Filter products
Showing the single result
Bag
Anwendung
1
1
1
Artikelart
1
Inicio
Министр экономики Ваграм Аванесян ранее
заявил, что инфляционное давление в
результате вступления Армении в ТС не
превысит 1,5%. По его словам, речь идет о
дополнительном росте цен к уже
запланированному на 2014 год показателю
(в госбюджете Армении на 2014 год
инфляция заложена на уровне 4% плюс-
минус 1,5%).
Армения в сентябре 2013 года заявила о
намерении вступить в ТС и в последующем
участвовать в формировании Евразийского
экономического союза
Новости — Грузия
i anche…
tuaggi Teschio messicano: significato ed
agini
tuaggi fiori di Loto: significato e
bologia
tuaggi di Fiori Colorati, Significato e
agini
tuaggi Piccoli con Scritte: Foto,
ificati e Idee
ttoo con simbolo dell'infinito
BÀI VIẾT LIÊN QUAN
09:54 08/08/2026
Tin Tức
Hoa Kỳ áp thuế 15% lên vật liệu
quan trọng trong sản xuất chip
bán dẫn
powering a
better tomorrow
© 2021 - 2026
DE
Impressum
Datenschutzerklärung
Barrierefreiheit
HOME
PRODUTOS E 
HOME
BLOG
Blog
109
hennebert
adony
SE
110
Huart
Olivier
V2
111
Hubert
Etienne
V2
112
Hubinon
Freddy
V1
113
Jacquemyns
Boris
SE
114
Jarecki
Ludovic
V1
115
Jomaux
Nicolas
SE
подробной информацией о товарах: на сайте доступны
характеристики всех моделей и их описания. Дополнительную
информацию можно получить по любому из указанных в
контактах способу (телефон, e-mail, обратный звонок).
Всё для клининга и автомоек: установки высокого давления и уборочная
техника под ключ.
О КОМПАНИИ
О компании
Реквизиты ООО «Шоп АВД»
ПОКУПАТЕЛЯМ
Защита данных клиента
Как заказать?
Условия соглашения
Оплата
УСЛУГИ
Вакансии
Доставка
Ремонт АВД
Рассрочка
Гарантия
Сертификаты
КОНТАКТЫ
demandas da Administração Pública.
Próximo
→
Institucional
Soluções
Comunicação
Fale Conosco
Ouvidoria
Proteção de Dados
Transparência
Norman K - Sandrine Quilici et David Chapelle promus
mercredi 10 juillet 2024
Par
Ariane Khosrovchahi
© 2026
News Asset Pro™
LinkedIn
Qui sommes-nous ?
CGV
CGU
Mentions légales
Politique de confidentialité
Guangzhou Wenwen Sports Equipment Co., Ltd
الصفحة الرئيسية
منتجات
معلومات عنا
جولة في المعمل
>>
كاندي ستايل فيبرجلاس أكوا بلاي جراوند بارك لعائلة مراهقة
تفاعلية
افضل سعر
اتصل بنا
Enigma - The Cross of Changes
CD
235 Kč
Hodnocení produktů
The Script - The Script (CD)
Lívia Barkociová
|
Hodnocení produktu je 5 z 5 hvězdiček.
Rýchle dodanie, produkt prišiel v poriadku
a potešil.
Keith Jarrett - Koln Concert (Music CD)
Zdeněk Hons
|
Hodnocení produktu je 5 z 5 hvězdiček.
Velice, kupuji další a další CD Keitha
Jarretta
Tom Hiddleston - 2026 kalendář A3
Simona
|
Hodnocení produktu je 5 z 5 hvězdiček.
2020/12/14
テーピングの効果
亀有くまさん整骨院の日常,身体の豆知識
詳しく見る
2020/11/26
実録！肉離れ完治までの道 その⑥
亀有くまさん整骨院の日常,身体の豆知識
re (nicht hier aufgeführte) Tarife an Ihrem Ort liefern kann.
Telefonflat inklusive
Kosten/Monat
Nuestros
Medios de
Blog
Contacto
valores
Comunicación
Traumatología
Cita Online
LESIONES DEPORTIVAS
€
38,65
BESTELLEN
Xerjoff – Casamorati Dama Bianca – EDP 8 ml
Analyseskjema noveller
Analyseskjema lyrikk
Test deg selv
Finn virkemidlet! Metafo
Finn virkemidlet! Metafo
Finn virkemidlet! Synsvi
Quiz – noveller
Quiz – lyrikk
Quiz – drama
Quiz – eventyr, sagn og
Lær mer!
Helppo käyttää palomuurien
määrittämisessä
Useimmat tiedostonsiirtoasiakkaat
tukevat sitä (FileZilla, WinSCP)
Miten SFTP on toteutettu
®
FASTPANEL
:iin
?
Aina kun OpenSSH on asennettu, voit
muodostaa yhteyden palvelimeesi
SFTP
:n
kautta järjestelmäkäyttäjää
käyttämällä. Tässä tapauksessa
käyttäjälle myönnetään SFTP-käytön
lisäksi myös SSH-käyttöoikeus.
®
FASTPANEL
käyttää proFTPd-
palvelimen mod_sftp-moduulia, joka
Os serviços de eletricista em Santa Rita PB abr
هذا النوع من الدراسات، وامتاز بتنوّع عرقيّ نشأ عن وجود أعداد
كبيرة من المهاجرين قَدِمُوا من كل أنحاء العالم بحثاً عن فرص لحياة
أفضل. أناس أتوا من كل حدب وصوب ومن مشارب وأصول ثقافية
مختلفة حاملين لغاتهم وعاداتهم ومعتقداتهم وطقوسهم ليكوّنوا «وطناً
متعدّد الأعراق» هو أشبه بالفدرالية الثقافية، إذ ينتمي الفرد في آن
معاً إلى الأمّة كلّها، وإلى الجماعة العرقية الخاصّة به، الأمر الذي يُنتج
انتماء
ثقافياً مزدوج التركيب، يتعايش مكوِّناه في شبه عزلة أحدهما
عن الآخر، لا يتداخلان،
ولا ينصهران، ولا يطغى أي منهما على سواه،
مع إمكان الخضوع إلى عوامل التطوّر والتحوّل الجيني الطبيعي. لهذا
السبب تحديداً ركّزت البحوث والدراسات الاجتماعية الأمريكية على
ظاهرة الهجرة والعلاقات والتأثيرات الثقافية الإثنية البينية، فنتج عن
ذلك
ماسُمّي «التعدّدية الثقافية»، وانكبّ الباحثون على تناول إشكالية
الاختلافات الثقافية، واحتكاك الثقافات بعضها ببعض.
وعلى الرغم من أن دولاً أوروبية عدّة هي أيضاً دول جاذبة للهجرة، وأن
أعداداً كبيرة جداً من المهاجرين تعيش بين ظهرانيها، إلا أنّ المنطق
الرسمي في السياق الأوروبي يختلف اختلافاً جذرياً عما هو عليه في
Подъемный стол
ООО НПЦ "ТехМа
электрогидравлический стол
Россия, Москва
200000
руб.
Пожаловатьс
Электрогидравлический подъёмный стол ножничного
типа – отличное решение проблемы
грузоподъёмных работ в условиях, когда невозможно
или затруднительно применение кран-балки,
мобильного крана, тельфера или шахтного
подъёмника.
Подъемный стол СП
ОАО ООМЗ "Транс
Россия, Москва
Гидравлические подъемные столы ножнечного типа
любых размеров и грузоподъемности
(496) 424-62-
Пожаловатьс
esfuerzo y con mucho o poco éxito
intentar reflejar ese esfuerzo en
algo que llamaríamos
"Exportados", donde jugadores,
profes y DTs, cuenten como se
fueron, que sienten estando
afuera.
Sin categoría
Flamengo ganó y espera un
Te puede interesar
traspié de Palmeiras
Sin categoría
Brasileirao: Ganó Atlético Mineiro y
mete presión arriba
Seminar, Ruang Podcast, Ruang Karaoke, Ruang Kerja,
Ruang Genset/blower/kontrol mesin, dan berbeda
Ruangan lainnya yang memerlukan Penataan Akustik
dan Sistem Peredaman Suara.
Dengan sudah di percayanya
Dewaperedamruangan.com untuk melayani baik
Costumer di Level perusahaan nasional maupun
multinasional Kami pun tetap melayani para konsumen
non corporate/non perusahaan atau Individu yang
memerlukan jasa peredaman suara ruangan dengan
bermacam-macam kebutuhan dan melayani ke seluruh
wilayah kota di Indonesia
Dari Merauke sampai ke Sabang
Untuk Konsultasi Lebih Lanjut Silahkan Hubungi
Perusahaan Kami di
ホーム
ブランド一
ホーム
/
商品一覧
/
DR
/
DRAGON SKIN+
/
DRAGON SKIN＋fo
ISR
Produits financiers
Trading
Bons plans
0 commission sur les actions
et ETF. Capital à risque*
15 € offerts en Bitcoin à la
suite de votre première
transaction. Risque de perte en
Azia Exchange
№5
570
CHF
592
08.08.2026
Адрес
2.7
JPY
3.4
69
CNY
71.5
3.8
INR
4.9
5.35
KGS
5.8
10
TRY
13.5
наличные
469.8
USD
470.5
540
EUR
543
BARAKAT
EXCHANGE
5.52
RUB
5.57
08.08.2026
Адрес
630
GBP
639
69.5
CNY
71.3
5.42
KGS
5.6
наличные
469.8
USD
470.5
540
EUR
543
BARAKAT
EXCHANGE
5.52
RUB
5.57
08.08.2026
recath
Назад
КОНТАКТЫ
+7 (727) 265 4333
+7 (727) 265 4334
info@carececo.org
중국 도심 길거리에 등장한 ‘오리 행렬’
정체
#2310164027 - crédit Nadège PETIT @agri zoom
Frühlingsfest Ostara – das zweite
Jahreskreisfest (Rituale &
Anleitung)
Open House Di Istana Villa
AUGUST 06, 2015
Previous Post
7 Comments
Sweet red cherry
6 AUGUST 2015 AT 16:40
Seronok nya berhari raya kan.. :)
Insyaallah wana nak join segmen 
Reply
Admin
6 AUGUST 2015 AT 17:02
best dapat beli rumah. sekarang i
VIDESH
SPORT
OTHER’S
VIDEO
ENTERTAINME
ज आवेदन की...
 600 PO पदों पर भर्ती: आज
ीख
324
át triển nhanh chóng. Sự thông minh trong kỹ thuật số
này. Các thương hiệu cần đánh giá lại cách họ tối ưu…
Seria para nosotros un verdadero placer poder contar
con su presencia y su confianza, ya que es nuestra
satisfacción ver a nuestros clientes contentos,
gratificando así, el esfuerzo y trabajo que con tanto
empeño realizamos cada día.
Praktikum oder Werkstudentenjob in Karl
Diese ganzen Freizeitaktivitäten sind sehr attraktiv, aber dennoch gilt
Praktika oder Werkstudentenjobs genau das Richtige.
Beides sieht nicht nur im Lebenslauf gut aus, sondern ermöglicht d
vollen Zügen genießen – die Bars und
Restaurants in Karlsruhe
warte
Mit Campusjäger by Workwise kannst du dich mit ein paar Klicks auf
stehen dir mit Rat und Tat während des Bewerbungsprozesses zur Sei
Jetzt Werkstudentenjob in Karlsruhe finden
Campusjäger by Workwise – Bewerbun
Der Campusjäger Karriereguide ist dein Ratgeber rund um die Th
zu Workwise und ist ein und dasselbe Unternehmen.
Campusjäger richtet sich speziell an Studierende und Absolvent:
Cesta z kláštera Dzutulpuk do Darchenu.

⁂

## Task prompt
Within the material above, copy exactly the lines from the line that holds "Useimmat tiedostonsiirtoasiakkaat" up to and including the line that holds "أفضل. أناس أتوا".

## Written solution
Useimmat tiedostonsiirtoasiakkaat
tukevat sitä (FileZilla, WinSCP)
Miten SFTP on toteutettu
®
FASTPANEL
:iin
?
Aina kun OpenSSH on asennettu, voit
muodostaa yhteyden palvelimeesi
SFTP
:n
kautta järjestelmäkäyttäjää
käyttämällä. Tässä tapauksessa
käyttäjälle myönnetään SFTP-käytön
lisäksi myös SSH-käyttöoikeus.
®
FASTPANEL
käyttää proFTPd-
palvelimen mod_sftp-moduulia, joka
Os serviços de eletricista em Santa Rita PB abr
هذا النوع من الدراسات، وامتاز بتنوّع عرقيّ نشأ عن وجود أعداد
كبيرة من المهاجرين قَدِمُوا من كل أنحاء العالم بحثاً عن فرص لحياة
أفضل. أناس أتوا من كل حدب وصوب ومن مشارب وأصول ثقافية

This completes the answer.